Changer un mot ou un titre est possible, sans être forcément souhaitable, mais l’idéologie, qui forcément imprègne le livre, reste intacte. L’entreprise de récriture semble donc insuffisante, inefficace ou même dommageable. En effet, les modes de pensée d’un ouvrage, si déplaisants qu’ils soient, sont ceux d’un auteur ; ils sont à comprendre selon sa propre vision des choses et non celle que nous lui eussions souhaitée.

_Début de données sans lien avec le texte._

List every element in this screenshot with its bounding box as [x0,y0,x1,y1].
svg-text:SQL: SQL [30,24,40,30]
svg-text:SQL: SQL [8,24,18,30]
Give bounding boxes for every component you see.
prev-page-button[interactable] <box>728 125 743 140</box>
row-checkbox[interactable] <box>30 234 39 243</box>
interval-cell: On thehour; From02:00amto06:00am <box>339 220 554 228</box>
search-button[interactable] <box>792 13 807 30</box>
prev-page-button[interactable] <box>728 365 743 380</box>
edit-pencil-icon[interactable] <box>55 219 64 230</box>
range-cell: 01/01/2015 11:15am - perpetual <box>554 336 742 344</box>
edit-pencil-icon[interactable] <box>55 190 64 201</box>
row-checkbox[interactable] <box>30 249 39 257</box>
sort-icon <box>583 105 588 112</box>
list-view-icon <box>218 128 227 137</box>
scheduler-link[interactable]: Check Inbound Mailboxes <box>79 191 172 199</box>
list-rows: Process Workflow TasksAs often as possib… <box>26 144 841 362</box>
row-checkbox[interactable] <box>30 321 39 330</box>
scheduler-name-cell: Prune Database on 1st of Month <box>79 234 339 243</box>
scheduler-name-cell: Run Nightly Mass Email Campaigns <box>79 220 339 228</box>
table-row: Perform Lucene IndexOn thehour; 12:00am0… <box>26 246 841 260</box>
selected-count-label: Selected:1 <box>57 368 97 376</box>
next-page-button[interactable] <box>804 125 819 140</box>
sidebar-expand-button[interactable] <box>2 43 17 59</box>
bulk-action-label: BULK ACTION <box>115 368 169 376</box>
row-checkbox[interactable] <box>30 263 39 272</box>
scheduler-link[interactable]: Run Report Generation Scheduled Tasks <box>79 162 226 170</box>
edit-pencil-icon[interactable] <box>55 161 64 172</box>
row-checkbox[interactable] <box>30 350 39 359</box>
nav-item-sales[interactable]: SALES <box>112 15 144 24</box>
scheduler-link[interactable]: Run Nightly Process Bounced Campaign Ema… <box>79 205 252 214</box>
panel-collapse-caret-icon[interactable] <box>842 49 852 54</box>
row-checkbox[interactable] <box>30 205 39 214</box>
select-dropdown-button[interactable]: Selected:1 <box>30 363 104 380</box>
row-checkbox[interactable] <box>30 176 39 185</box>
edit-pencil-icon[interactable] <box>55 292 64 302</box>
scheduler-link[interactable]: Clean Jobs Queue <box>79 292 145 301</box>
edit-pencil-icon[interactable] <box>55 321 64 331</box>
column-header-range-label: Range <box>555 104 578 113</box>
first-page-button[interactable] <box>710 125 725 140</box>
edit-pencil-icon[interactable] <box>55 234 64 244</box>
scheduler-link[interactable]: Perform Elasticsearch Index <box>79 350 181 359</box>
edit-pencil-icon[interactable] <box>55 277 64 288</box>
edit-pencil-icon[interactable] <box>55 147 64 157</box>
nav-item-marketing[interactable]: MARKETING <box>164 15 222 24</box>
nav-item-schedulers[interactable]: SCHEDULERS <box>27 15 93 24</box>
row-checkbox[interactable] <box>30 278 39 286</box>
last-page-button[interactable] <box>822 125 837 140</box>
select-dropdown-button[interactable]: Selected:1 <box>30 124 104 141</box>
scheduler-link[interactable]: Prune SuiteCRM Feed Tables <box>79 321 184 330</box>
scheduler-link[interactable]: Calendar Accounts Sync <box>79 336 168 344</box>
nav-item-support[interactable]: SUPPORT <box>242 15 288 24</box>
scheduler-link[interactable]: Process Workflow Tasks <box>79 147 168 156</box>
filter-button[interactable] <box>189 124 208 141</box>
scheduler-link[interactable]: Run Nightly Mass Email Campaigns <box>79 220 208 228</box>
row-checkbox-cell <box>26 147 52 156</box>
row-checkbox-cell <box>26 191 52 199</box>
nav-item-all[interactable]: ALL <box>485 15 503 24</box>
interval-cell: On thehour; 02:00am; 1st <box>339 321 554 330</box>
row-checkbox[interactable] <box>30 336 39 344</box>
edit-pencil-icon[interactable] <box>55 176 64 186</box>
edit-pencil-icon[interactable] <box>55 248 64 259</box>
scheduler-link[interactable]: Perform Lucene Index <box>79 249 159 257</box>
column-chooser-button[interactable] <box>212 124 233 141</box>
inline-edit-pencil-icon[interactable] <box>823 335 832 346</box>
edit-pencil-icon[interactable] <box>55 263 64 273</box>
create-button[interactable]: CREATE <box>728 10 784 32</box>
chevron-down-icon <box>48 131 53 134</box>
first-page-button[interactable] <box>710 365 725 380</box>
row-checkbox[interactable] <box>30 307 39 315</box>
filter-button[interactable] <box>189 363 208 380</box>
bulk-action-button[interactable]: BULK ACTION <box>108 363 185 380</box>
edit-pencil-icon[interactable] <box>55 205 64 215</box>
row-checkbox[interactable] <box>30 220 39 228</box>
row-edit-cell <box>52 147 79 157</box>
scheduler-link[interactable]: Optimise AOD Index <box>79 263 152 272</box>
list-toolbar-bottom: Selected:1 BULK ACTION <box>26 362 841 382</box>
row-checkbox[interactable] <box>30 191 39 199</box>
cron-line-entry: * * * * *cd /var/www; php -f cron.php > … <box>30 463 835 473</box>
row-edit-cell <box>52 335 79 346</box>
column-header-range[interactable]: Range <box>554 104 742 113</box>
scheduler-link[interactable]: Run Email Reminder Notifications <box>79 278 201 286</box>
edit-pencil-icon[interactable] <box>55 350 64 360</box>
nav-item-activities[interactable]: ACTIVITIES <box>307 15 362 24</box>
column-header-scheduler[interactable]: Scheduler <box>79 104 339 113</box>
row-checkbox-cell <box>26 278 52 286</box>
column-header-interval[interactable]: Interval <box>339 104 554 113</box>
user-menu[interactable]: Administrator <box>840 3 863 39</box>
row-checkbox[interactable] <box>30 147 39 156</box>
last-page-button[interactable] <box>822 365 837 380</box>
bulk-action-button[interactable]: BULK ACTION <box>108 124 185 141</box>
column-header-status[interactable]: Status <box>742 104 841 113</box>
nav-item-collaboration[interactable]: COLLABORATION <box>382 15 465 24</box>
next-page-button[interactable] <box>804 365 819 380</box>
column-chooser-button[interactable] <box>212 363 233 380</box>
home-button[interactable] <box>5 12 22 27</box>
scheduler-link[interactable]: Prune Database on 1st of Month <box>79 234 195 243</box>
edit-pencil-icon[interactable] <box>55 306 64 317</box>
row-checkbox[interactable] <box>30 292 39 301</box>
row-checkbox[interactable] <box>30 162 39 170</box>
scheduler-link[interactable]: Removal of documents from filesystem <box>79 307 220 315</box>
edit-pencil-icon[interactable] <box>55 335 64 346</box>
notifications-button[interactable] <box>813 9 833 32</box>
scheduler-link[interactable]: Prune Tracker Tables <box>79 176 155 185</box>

Donc si la piste de la récriture ne semble pas la bonne, Laure Murat en suggère une autre, celle de l’analyse, de la mise en contexte, etc. par le biais de notes ou d’introductions exigeantes et honnêtes. Le cas de la réédition en 2023 de Tintin au Congo de Hergé, avec la préface d’un ex-secrétaire de la fondation Hergé, lui sert cependant de contre-exemple, car celle-ci, oublieuse des devoirs d’une vraie étude, cède à la complaisance, aux faux-fuyants, bref à la défense de l’indéfendable.
Mais dans la récriture, derrière les questions morales, n’y en aurait-il pas d’autres, moins avouées ? N’est-ce pas plutôt le souci des affaires qui avant tout l’emporte sur celui de ne pas offenser le lectorat ? C’est bien le premier, en effet, qui semble avoir présidé au projet de récriture de Roald Dahl, lors du rachat des droits des œuvres de l’auteur par Netflix en 2011.

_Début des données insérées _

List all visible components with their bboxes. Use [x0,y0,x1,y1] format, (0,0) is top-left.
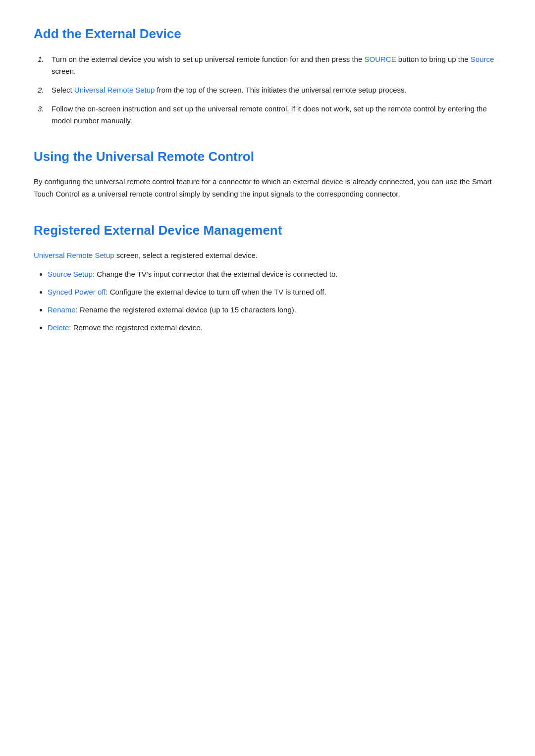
list-number-1: 1. [38,53,52,65]
list-content-3: Follow the on-screen instruction and set… [52,103,501,127]
section-add-external-device: Add the External Device 1. Turn on the e… [34,24,501,127]
delete-link: Delete [48,323,69,332]
section1-list: 1. Turn on the external device you wish … [38,53,501,127]
section2-title: Using the Universal Remote Control [34,147,501,167]
list-item-rename: Rename: Rename the registered external d… [48,304,501,316]
section3-bullet-list: Source Setup: Change the TV's input conn… [34,268,501,334]
list-number-3: 3. [38,103,52,115]
section3-title: Registered External Device Management [34,220,501,241]
section-registered-external-device: Registered External Device Management Un… [34,220,501,334]
source-screen-link: Source [471,55,494,63]
synced-power-off-link: Synced Power off [48,288,106,296]
source-button-link: SOURCE [364,55,396,63]
list-number-2: 2. [38,84,52,96]
list-item-synced-power-off: Synced Power off: Configure the external… [48,286,501,298]
list-item-delete: Delete: Remove the registered external d… [48,322,501,334]
universal-remote-setup-link-2: Universal Remote Setup [34,251,114,259]
list-item-2: 2. Select Universal Remote Setup from th… [38,84,501,96]
rename-link: Rename [48,305,76,314]
section3-intro: Universal Remote Setup screen, select a … [34,250,501,261]
section2-body: By configuring the universal remote cont… [34,176,501,201]
list-item-3: 3. Follow the on-screen instruction and … [38,103,501,127]
section-using-universal-remote: Using the Universal Remote Control By co… [34,147,501,201]
list-item-source-setup: Source Setup: Change the TV's input conn… [48,268,501,280]
list-content-2: Select Universal Remote Setup from the t… [52,84,501,96]
universal-remote-setup-link-1: Universal Remote Setup [74,86,155,94]
source-setup-link: Source Setup [48,270,93,278]
list-content-1: Turn on the external device you wish to … [52,53,501,77]
list-item-1: 1. Turn on the external device you wish … [38,53,501,77]
section1-title: Add the External Device [34,24,501,45]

Ce calcul n’est pas toujours payant car, pour mentionner une affaire que ne cite pas Murat, Hachette a vu son effort de mise aux normes modernes rejeté par les lecteurs dans le cas du Club des cinq d’Enid Blyton (livres pour la jeunesse écrits entre 1942 et 1963). En effet, après le projet en 2010 d’une modernisation des 21 titres de la série et la publication de certains en version nouvelle, l’éditeur est revenu six ans plus tard au texte original devant la préférence des acheteurs pour ce dernier – maintenu par précaution en rayon dans les librairies à côté du nouveau.
L’éditeur de Roald Dahl a sans doute retenu les mésaventures de Hachette puisque, pour l’instant, il a lui aussi gardé en circulation les romans originaux en parallèle aux « toilettés ». Mais gageons qu’après la bronca causée par la récriture, et sa condamnation par Salman Rushdie lui-même, le Roald Dahl nouveau ne fera pas long feu. L’éditeur en aura-t-il du moins retiré le bénéfice de la vertu ?

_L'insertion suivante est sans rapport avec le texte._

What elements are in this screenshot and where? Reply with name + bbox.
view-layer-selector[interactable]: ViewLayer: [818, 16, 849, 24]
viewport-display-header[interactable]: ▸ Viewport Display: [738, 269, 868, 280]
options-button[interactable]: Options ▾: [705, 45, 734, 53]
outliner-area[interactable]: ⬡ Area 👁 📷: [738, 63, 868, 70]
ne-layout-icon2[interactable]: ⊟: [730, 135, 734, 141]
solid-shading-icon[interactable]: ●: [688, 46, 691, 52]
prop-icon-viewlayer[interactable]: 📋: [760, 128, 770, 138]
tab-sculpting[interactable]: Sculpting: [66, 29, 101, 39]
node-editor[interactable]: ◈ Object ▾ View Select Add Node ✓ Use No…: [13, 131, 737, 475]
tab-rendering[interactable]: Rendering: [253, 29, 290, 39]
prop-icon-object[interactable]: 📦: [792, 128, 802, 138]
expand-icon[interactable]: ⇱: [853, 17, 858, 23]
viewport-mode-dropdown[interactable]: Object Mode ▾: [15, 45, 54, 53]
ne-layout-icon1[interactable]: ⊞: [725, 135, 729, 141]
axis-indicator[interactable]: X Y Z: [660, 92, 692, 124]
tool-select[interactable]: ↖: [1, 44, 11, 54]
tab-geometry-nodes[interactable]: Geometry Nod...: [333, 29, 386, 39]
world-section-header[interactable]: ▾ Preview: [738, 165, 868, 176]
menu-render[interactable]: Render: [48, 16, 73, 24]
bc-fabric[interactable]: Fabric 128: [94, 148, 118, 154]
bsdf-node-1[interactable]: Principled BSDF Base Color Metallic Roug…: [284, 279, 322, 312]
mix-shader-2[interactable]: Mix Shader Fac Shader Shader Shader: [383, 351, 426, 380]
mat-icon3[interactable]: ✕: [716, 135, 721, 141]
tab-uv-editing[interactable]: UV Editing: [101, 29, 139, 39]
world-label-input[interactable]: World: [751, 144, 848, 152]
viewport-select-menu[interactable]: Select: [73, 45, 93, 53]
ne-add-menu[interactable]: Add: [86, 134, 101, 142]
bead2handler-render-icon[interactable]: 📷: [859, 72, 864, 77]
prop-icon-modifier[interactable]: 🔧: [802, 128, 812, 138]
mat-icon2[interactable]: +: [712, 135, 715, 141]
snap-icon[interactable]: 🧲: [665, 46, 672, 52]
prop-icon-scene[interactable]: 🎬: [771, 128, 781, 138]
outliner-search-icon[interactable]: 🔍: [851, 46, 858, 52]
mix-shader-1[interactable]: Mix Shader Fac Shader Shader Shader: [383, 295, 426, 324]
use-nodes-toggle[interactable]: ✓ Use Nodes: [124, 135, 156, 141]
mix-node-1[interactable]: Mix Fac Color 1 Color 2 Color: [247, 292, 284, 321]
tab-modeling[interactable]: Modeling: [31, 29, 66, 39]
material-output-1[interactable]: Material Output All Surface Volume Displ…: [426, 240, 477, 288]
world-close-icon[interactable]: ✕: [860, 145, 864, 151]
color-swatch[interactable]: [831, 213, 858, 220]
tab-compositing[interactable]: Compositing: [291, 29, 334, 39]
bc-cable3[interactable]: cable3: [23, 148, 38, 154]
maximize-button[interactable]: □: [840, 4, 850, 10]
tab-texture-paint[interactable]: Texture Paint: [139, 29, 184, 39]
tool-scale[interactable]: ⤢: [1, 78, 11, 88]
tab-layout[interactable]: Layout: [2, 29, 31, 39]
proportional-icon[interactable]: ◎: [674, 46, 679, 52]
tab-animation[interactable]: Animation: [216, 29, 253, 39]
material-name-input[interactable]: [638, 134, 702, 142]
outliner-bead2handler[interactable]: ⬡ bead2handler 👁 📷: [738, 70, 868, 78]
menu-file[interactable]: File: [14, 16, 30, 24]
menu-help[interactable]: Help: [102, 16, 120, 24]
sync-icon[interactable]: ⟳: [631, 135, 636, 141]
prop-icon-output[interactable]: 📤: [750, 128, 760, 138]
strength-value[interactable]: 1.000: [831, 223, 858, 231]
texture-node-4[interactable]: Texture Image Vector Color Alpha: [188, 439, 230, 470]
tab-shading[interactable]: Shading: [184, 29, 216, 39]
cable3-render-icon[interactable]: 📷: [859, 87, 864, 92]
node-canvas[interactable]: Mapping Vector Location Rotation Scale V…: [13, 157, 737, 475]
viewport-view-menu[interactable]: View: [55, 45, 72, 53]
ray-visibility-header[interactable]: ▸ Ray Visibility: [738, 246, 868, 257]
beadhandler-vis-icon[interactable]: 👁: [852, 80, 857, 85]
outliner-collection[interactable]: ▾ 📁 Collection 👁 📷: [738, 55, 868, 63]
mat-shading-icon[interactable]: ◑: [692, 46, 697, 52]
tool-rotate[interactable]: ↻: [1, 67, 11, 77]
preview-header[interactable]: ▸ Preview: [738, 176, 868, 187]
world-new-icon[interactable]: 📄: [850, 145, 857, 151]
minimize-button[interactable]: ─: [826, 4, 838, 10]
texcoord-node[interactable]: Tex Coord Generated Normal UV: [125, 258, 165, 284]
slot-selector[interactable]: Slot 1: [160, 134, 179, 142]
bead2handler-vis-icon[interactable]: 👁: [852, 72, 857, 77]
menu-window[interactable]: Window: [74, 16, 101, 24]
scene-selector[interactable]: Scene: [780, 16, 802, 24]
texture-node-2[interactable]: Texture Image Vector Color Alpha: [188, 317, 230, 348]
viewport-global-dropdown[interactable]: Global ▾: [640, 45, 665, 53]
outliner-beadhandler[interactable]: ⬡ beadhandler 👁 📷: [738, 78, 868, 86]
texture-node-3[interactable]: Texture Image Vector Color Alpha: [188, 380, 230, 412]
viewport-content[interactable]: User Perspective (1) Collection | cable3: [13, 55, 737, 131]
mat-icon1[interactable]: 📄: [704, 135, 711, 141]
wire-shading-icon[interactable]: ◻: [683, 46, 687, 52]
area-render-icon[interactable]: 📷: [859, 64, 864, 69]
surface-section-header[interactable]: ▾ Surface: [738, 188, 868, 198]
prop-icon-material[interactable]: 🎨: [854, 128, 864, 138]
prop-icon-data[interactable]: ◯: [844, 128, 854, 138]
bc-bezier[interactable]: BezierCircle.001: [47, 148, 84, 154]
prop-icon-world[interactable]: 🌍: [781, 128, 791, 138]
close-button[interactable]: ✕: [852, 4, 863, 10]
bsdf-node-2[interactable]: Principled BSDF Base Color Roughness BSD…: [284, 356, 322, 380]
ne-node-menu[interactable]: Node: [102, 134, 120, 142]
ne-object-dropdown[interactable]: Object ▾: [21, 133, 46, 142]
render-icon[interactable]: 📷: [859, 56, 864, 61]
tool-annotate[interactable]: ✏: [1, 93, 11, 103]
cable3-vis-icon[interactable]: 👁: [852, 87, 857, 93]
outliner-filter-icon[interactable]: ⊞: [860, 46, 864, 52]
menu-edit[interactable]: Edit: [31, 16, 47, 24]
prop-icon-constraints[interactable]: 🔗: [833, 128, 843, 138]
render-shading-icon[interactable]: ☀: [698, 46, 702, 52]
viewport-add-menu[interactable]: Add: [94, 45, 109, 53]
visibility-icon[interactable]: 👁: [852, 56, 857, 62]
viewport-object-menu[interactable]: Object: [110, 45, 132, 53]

Quoi qu’il en soit, les quatre-vingts pages limpides de Toutes les époques sont dégueulasses offrent l‘occasion de mettre au travail sa pensée. À partir des définitions de Laure Murat, de ses réflexions diverses sur la mutation des sensibilités, le business du livre, l’apparition des « sensitivity readers » dans l’édition, etc., il est loisible de réfléchir à l’importance grande ou petite qu’il faut donner au phénomène de réécriture et de récriture en le replaçant à l’intérieur d’un cadre culturel et politique plus vaste. Et il est loisible, pourquoi pas, de tenter par jeu de débusquer les horreurs littéraires de notre « époque dégueulasse », futures offenses à coup sûr pour celles qui suivront.